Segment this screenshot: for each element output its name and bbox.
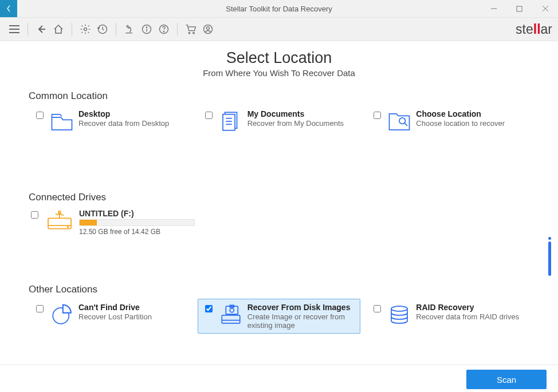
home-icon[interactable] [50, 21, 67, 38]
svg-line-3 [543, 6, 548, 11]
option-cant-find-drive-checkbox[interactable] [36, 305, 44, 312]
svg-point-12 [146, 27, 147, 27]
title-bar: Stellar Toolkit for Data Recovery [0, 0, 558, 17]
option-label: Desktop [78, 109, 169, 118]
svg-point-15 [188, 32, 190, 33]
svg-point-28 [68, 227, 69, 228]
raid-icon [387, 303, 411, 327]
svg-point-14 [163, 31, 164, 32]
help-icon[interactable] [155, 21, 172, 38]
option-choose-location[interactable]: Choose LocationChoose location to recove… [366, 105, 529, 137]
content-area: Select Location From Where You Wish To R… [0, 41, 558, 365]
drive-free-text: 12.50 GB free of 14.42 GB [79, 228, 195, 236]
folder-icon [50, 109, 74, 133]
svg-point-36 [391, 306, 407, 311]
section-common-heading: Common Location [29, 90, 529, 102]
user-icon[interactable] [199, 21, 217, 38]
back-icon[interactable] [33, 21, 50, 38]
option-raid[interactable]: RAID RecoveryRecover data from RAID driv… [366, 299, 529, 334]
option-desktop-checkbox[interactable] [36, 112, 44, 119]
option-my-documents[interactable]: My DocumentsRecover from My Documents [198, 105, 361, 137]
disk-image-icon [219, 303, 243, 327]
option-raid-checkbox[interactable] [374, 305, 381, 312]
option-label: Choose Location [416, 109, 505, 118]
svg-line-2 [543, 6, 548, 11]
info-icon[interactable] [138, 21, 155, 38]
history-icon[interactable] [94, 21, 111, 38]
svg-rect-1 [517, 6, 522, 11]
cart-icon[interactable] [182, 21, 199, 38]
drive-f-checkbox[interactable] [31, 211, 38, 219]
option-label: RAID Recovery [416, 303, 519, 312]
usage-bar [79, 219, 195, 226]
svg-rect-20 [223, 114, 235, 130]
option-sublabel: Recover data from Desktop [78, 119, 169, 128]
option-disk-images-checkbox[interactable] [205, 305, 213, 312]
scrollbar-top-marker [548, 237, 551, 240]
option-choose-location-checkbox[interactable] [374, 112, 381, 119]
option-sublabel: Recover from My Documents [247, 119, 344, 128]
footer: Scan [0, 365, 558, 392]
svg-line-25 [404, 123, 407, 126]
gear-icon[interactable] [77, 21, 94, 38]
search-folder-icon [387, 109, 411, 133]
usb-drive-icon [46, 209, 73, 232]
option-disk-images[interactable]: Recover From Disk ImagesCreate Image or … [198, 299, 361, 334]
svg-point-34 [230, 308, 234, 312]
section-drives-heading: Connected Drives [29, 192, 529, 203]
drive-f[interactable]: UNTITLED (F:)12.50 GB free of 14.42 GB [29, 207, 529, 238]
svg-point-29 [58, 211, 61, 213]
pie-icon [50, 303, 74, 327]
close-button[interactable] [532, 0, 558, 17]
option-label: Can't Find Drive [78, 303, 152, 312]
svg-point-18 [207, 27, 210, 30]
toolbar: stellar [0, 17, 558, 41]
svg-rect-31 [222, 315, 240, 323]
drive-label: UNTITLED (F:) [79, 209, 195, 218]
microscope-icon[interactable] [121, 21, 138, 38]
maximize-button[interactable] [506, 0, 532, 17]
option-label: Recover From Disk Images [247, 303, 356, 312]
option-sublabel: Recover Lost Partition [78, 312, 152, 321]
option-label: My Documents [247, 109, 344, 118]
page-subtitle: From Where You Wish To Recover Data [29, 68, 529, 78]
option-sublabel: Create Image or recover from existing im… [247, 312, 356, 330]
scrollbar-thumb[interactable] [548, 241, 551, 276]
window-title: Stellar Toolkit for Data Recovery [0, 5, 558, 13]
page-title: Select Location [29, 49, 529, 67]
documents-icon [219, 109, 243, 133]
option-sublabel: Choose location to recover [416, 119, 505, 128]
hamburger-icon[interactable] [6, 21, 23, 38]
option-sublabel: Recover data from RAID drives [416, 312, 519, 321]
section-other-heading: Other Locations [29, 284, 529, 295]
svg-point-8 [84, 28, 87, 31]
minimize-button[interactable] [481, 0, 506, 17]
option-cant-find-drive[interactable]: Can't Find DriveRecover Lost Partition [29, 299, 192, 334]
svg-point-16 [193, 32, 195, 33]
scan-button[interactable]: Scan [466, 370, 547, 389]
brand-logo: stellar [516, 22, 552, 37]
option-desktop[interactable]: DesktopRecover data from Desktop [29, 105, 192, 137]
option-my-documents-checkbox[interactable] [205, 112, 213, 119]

* Requirement:
Answer with one number, namely how many lines in the records contain the string "point".

* Solution to the problem:
10